Announcement

Collapse
No announcement yet.
X
  • Filter
  • Time
  • Show
Clear All
new posts

  • split a string variable

    Hello, I´ve got a multiple response variable from a survey:
    1 "Miradas lascivas (degeneradas)"
    2 "Silbidos y otros sonidos (besos, jadeos, bocinazos)"
    3 "Acoso verbal (aluciones al cuerpo y de tipo sexual)"
    4 "Arcamiento intimidante (tocar cintura, hablar al oido,etc)"
    5 "Agarrones (de senos, vulva, trasero, pene, besos a la fuerza)"
    6 "Sentimiento de presion"
    7 "Persecución (a pie o en medio de transporte)"
    8 "Exhibicionismo"
    9 "Violación"
    10 "Nunca he sido acosada/o"
    11 "Otro"
    This variable has a multiple response, so there are some respondent who can choose:
    1, 2 and 3; or just 1; or 1, 2, 5, 6, 7; or 1, 11 and so on.
    My data is in excel and what I want is to split every response in order to create a frequency chart to find how many respondent answer 1; how many 2; and so on
    I hope yo can guide me with this
    Kind regards

  • #2
    Your data is in Excel. You will, at some point, need to bring it into Stata, and there are various ways you might do that. I can think of at least 6 different ways your Stata data might be, all consistent with your explanation. Each would require a different solution. So first, get your data imported to Stata. Then show an example, using the -dataex- command. If you are running version 15.1 or a fully updated version 14.2, it is already part of your official Stata installation. If not, run -ssc install dataex- to get it. Either way, run -help dataex- to read the simple instructions for using it. -dataex- will save you time; it is easier and quicker than typing out tables. It includes complete information about aspects of the data that are often critical to answering your question but cannot be seen from tabular displays or screenshots. It also makes it possible for those who want to help you to create a faithful representation of your example to try out their code, which in turn makes it more likely that their answer will actually work in your data.

    When asking for help with code, always show example data. When showing example data, always use -dataex-.

    Comment


    • #3
      Thank you very much for your answer Clyde.
      I already bring my data into stata. In my case my variable name is: Eformas_acoso and, for example, ths first observation is reading as follows (it is a string variable)
      Miradas lascivas (degeneradas), Silvidos y otros sonidos (besos, jadeos, bocinazos), Acoso suave ("halagos"), Acoso agresivo (alusiones al cuerpo y acto sexual), Acercamiento intimidante (tocar cintura, hablar al oido,etc), "Agarrones" (de senos, vulva, trasero, pene, besos a la fuerza), "Sentimientos de presion"( Presión de genitales sobre tu cuerpo), Persecución (a pie o en medio de transporte)
      So I need to spleat each observation in order to get one variable for each posible response to find the frequency of each response.
      Regards

      Comment


      • #4
        Also, using datex I´ve got this
        input str406 Eformas_acoso
        data width (410 chars) exceeds max linesize.

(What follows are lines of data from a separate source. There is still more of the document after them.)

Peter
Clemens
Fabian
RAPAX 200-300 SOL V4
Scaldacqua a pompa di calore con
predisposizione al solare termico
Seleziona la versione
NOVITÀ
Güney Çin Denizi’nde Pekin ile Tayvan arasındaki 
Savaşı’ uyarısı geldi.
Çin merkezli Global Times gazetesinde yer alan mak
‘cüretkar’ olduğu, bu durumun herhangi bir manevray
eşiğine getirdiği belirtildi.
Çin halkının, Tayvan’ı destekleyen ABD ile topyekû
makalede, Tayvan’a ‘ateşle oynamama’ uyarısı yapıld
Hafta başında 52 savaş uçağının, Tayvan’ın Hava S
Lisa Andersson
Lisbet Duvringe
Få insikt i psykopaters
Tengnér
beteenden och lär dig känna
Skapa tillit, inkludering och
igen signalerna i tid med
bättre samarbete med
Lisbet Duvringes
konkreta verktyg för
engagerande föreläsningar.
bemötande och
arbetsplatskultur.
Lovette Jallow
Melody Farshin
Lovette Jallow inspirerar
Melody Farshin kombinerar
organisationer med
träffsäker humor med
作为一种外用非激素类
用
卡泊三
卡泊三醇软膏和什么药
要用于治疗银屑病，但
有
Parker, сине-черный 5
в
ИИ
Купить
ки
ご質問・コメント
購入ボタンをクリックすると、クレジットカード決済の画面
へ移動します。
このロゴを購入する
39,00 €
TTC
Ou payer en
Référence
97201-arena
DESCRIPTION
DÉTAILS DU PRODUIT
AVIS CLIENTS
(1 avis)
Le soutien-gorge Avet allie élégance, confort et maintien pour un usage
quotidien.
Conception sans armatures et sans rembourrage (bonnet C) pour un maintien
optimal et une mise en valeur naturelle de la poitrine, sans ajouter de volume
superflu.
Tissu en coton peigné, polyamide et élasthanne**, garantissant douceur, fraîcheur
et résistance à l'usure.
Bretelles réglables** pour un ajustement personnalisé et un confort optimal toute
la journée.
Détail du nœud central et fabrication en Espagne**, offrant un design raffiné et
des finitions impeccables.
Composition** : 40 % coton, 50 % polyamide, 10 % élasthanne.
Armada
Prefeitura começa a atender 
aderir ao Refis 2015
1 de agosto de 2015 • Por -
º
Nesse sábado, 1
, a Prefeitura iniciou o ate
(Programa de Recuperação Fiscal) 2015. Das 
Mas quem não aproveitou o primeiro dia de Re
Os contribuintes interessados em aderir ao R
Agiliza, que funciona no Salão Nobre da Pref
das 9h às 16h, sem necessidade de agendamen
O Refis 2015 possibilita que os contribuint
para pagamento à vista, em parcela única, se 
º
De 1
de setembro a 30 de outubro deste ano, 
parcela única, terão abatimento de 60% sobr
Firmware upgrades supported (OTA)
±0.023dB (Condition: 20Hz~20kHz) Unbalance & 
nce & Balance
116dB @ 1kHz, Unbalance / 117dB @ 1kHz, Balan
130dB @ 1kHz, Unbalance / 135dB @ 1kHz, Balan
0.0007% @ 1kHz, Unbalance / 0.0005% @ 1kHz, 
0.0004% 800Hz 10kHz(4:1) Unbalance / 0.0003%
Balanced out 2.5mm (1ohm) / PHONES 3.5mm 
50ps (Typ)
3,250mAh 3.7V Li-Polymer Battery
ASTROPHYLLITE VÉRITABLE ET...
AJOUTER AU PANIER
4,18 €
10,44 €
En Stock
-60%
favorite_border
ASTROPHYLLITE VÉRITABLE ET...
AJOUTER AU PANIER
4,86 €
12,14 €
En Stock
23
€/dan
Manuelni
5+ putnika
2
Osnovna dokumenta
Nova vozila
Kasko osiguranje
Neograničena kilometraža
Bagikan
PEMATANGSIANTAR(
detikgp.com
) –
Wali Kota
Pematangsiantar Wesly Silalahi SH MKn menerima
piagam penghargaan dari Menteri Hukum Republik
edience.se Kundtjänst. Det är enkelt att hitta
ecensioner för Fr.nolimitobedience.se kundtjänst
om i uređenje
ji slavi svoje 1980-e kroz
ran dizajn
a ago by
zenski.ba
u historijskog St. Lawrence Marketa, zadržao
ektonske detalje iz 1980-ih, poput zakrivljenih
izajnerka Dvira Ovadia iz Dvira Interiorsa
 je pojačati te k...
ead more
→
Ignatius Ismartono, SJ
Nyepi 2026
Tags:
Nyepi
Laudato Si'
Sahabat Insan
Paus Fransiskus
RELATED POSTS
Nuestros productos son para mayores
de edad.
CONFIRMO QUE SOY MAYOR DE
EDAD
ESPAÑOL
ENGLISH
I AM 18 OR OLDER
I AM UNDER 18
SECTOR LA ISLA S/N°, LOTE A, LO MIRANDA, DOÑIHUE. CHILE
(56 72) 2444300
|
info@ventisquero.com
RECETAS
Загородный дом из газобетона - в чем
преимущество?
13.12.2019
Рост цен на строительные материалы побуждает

Try specifying fewer variables

        Comment


        • #5
          OK, I can work with the description in this case. The major obstacle is splitting up this variable into the individual responses. As the responses are separated by commas (,), this would be straightforward, except that the responses also contain internal commas. So first we have to remove the internal commas--which is possible because we know the words that precede them. After that, it's a matter of -reshape long- to get all the responses into a single "vertical" variable and tabulate the response frequencies.

          Code:
          local precomma besos jadeos cintura senos vulva trasero pene 
          
          foreach p of local precomma {
              replace Eformas_acoso = subinstr(Eformas_Acoso, "`p'," "`p'", .)
          }
          split Eformas_acoso, gen(resp) parse(",")
          gen long obs_no = _n
          reshape long resp, i(obs_no) j(_j)
          tab resp
          Note: This code substantially changes the original data in ways that may prove cumbersome for other things you need to do. So you might want to precede this with -preserve- and then -restore- at the end.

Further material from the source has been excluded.